New York Supreme and/or Appellate Courts Appellate Division, First Department


June 12, 2012

IN RE IN-GRID JNO-CHARLES,
PETITIONER-APPELLANT,
v.
NEW YORK CITY HOUSING AUTHORITY,
RESPONDENT-RESPONDENT.

Matter of Matter of Jno-Charles v New York City Hous. Auth.

Published by New York State Law Reporting Bureau pursuant to Judiciary Law § 431.

This opinion is uncorrected and subject to revision before publication in the Official Reports.

Decided on June 12, 2012

Tom, J.P., Mazzarelli, Moskowitz, Renwick, Abdus-Salaam, JJ.

Judgment, Supreme Court, New York County (Carol E. Huff, J.), entered January 13, 2011, denying the petition to annul the determination of respondent New York City Housing Authority, dated May 6, 2010, which found petitioner ineligible for public housing until April 30, 2013 because she did not meet the standards for admission, and dismissing the proceeding brought pursuant to CPLR article 78, unanimously affirmed, without costs.

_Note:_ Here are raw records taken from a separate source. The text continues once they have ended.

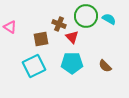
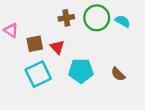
brown cross: (59, 24) -> (66, 18), moved, turned -32
red triangle: (72, 37) -> (57, 47), moved
brown square: (41, 39) -> (35, 44), moved

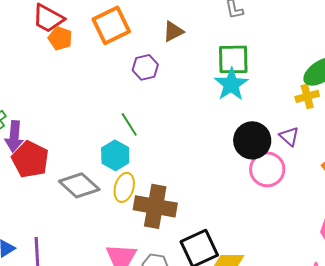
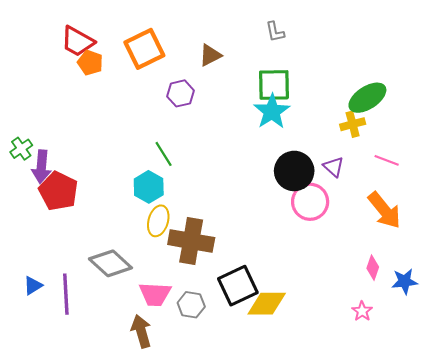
gray diamond: (79, 185) -> (110, 263), moved

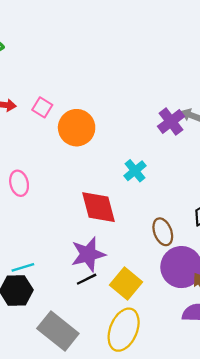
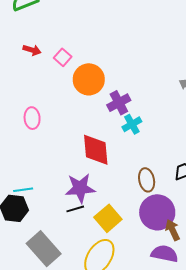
purple cross: (171, 121) -> (119, 103), moved

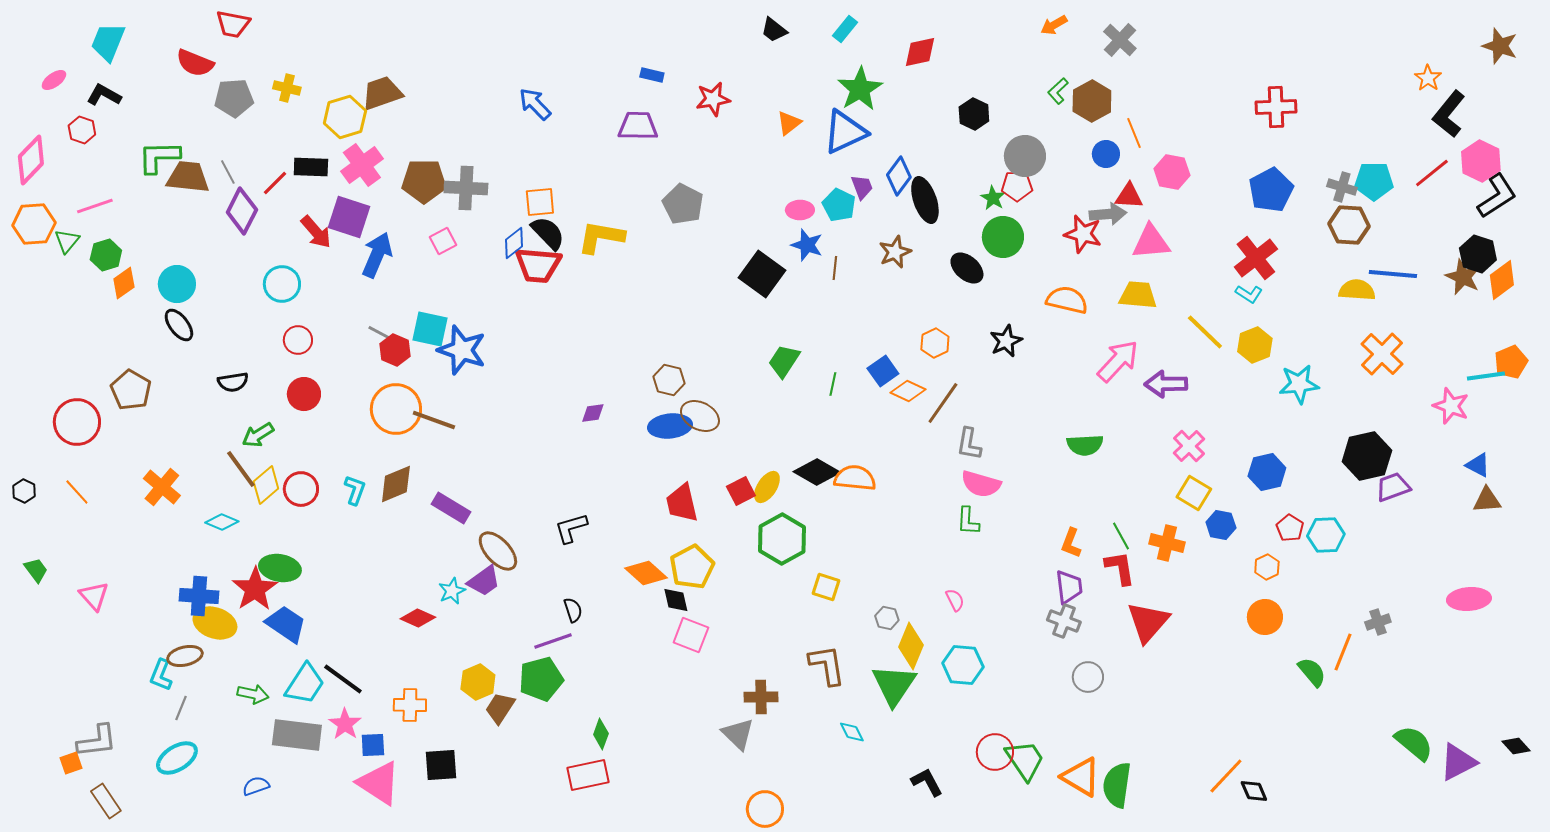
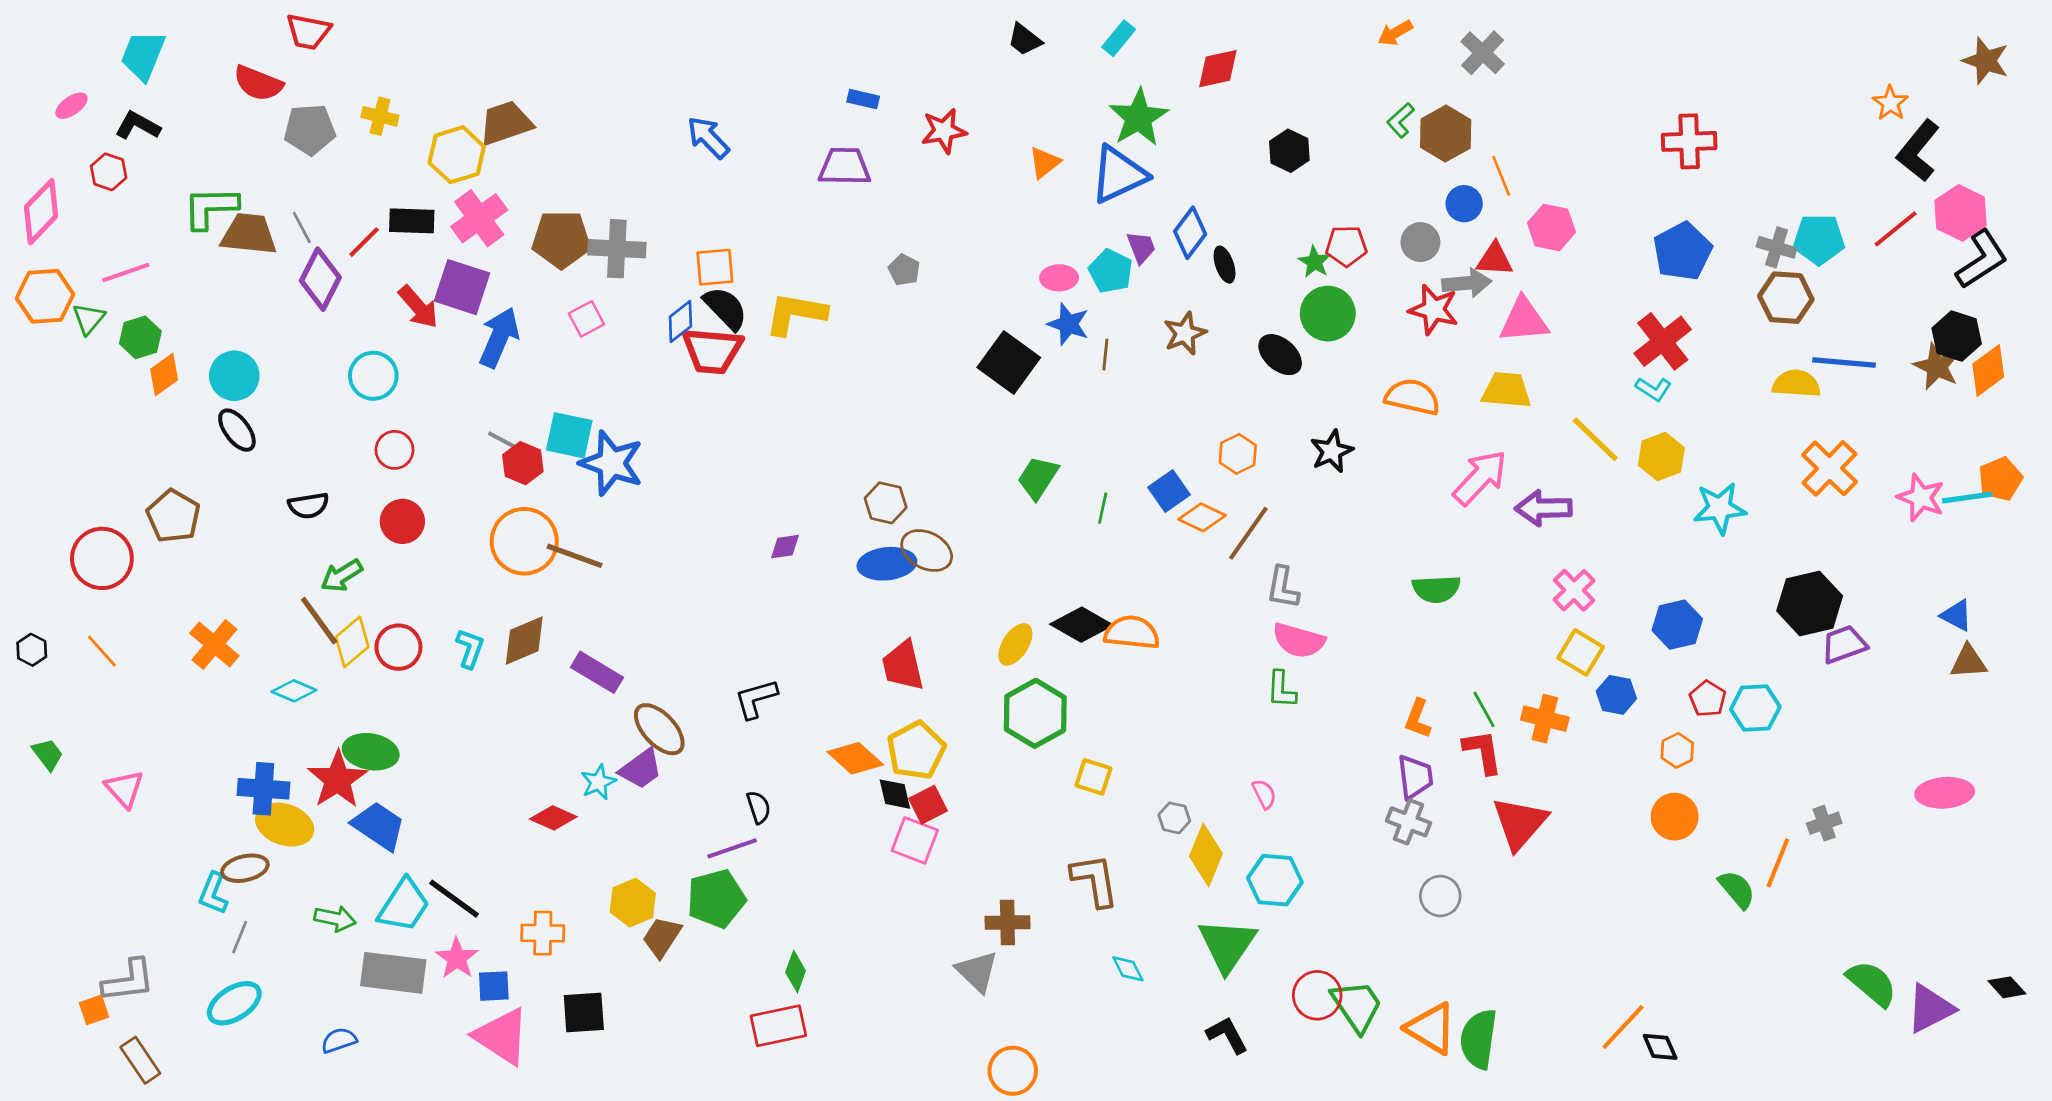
gray circle: (1025, 156) -> (1420, 242), moved, size x0.7
black ellipse: (925, 200) -> (1225, 265), size x0.6
gray pentagon: (683, 204) -> (904, 270), size x0.6
pink star: (1451, 406) -> (1921, 498), moved
red square: (741, 491) -> (928, 805), moved
green triangle: (894, 685) -> (1227, 945), moved

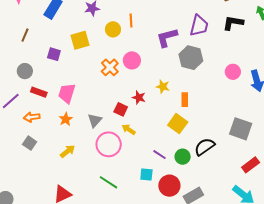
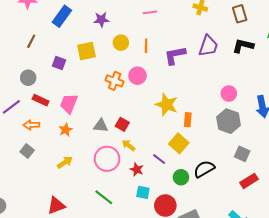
orange line: (131, 20) -> (146, 46), moved
gray hexagon: (191, 58) -> (229, 121), moved
orange cross: (110, 67) -> (115, 81), turned -30
pink circle: (233, 72) -> (229, 94), moved
yellow star: (163, 87) -> (167, 105), size x1.6
red star: (139, 97) -> (137, 169), moved
gray triangle: (95, 120) -> (101, 126), moved, turned 49
gray square: (241, 129) -> (242, 154), size x0.7
purple line: (160, 155) -> (159, 159), moved
red rectangle: (251, 165) -> (249, 181), moved

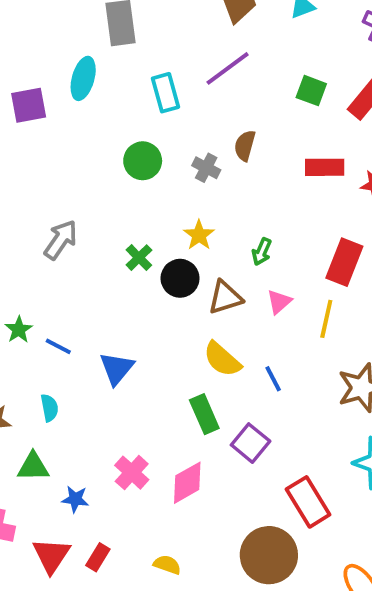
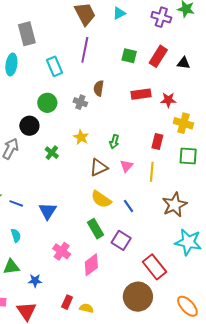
purple line: (228, 68) -> (85, 50), turned -35
red rectangle: (344, 262) -> (157, 141), size x0.7
black circle: (180, 278) -> (29, 126), moved
pink cross: (132, 473) -> (62, 251), moved
red rectangle: (98, 557) -> (67, 302), moved

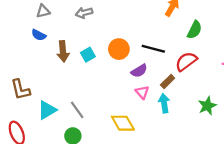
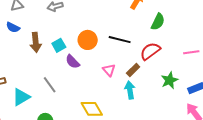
purple semicircle: (139, 71) -> (73, 62), moved, turned 77
pink triangle: (142, 92) -> (109, 70), moved
green star: (207, 106) -> (170, 80), moved
gray line: (77, 110) -> (50, 85), moved

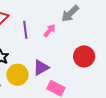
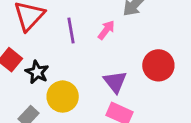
purple triangle: (41, 68) -> (115, 82), moved, turned -36

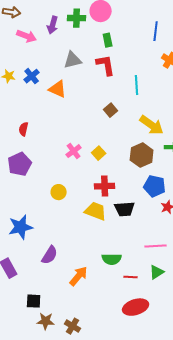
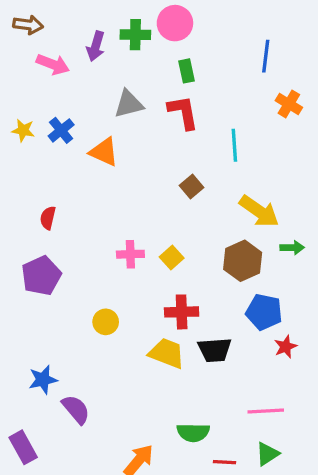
pink cross: (74, 151) -> (130, 254), turned 35
blue star: (21, 227) -> (43, 380), size x0.7
purple semicircle: (50, 255) -> (76, 409), moved, turned -72

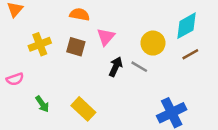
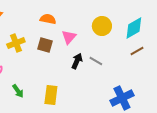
yellow circle: (153, 43) -> (102, 26), moved
yellow rectangle: (83, 109) -> (51, 95), turned 54

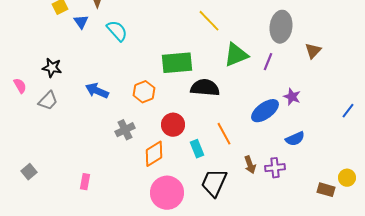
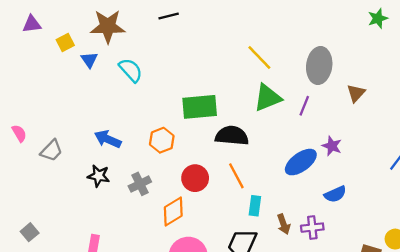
yellow line: (209, 21) -> (259, 57), moved
black star: (52, 68) -> (99, 176), moved
orange line: (224, 134) -> (236, 176), moved
cyan rectangle: (197, 149) -> (255, 206), moved, turned 30

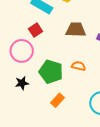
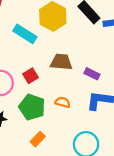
red square: (36, 30) -> (31, 76), moved

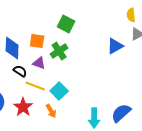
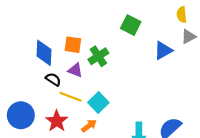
green square: (66, 24) -> (131, 25), moved
orange arrow: (51, 111) -> (89, 126), turned -96

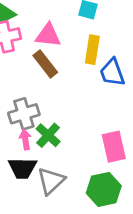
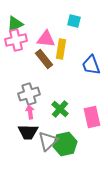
yellow rectangle: (92, 50) -> (61, 49), moved
green cross: (48, 135) -> (60, 109), moved
green hexagon: (104, 189) -> (65, 144), moved

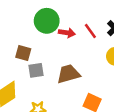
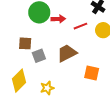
red line: (90, 31) -> (80, 26), moved, turned -64

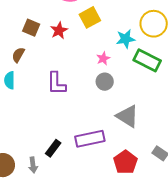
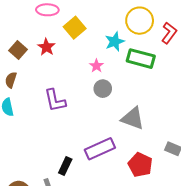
brown square: (31, 28) -> (18, 50), turned 30

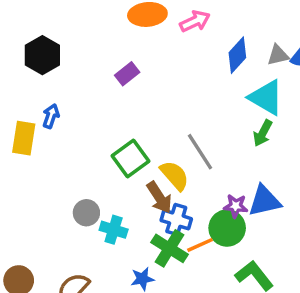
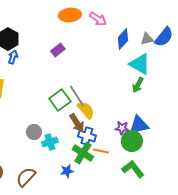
pink arrow: (195, 21) -> (98, 19), turned 60
blue arrow: (51, 116) -> (13, 57), moved
gray line: (200, 152) -> (77, 96), moved
green circle: (227, 228) -> (132, 141), moved
cyan cross: (114, 230) -> (50, 142), turned -35
orange line: (200, 245) -> (101, 151), turned 35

Respondent's determination, and its interpretation of its own standards of admission, are rational and reasonable and should be sustained (see Matter of Marzec v DeBuono, 95 NY2d 262, 266 [2000]; see also Muhammad v New York City Hous. Auth., 81 AD3d 526 [2011]). Indeed, respondent's written standards for admission provide that an applicant who is responsible for a fire in a prior residence shall be ineligible for public housing for four years from the date of the fire. Respondent's determination, that petitioner was ineligible for public housing because she was responsible for a fire in a prior residence, had a rational basis in the record, including a Fire Marshal's report stating that the fire in petitioner's prior apartment on April 30, 2009 was caused by an unattended candle left in combustible material on her kitchen table. There was no evidence before the agency that anyone other than petitioner or a member of her household was responsible for the fire. Petitioner's argument that her landlord was responsible for the fire was improperly raised for the first time in the article 78 proceeding (see Matter of Yonkers Gardens Co. v State of N.Y. Div. of Hous. & Community Renewal, 51 NY2d 966, 967 [1980]).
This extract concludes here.